1.Majority rule technique. Some leaders adopt the majority rule technique when faced with making tough decisions. The majority rule technique enables the leader to gather team members in a place and discuss the subject matter at hand.
Individuals and participants are asked to state their positions, and everyone is given the right of fair hearing. At the end of deliberation, the major convergent points are outlined and are subjected to voting to arrive at tough decisions. By simple majority rule, the alternative that has the highest number of votes becomes the decision for the day.
2.The Democratic technique. The democratic technique is another name for the middle of the road approach in making tough decisions. The principle is built on accommodation of all shades of differences and views of all participants but at the end, a consensus position is agreed upon as the final decision of the team.
3.The Consultative Technique. Many times, a leader has a position or mindset on an issue or a plan while making tough decisions which involves the team and the organization. In the process of making a tough decision about the program, she/he may invite the team leadership to share his/her thoughts on the program and solicit for their input. The consultative technique in tough decision making is participatory in nature as team members are required to make contributions that could be incorporated into the final decision. The consultative technique enhances team collaboration and creates the effect that “we made the tough decision”.
4.The Command technique.

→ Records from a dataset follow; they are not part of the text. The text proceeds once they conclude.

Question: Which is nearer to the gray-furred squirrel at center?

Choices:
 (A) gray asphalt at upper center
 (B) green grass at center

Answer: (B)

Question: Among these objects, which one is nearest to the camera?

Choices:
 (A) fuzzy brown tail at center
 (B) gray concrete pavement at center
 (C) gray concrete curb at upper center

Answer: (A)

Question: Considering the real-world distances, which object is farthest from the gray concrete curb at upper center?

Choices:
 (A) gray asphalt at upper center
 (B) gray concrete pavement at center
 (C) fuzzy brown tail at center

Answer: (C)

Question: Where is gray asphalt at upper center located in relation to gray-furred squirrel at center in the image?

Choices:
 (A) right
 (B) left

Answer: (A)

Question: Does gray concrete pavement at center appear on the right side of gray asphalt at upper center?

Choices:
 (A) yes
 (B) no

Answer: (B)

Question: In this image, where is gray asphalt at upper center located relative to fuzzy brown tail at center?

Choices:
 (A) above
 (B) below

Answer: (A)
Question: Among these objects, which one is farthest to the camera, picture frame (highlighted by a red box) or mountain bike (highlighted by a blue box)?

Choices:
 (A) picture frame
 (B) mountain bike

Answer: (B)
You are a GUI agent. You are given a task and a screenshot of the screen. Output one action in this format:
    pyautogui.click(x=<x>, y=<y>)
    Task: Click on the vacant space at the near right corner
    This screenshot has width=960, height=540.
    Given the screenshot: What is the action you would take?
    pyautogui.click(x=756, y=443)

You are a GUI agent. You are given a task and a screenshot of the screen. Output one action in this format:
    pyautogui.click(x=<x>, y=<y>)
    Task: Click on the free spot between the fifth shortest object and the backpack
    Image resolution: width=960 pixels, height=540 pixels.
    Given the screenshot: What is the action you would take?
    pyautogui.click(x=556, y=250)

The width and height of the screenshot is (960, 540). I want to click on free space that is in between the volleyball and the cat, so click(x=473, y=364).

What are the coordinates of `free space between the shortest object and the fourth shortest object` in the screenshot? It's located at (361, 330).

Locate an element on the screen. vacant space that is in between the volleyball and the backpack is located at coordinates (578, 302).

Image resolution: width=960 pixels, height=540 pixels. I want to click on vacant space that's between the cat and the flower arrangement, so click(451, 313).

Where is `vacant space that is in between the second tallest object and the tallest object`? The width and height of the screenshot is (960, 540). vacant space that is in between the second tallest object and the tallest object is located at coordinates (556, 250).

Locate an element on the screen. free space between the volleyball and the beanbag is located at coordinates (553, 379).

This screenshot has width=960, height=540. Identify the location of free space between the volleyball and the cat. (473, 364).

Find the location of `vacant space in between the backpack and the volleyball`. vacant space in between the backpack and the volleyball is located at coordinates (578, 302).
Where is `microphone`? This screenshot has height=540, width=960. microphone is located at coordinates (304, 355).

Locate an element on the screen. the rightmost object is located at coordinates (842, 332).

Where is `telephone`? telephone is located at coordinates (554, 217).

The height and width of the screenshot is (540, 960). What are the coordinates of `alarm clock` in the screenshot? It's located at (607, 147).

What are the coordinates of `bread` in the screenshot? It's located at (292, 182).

Unfortunately, this seems to be the most common decision-making technique of most leaders when faced with making tough decisions. Drawing from their positions or their subject knowledge expertise, most leaders make tough decisions that can best be seen as orders.
5.The Mirror/Poll/Survey technique. This is a technique that is hinged on the belief that customers, stakeholders and other focus groups are a key component whose views must be sought and used as input in tough decision-making process. The leader undertakes poll or survey to gain knowledge of the views of these groups to understand issues of relevance and consequently make tough decisions based on its findings.